_What to produce_
When the string "data" is part of a line below, that line should be copied.

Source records
------------------------------------------------

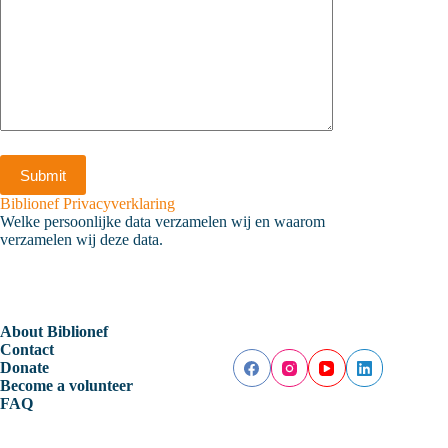
Biblionef Privacyverklaring
Welke persoonlijke data verzamelen wij en waarom
verzamelen wij deze data.
About Biblionef
Contact
Donate
Become a volunteer
FAQ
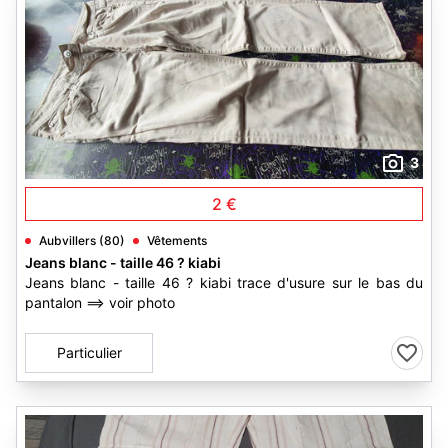
3
2 €
Aubvillers (80)
Vêtements
Jeans blanc - taille 46 ? kiabi
Jeans blanc - taille 46 ? kiabi trace d'usure sur le bas du
pantalon ==> voir photo
Particulier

------------------------------------------------

_Output of the task_
Welke persoonlijke data verzamelen wij en waarom
verzamelen wij deze data.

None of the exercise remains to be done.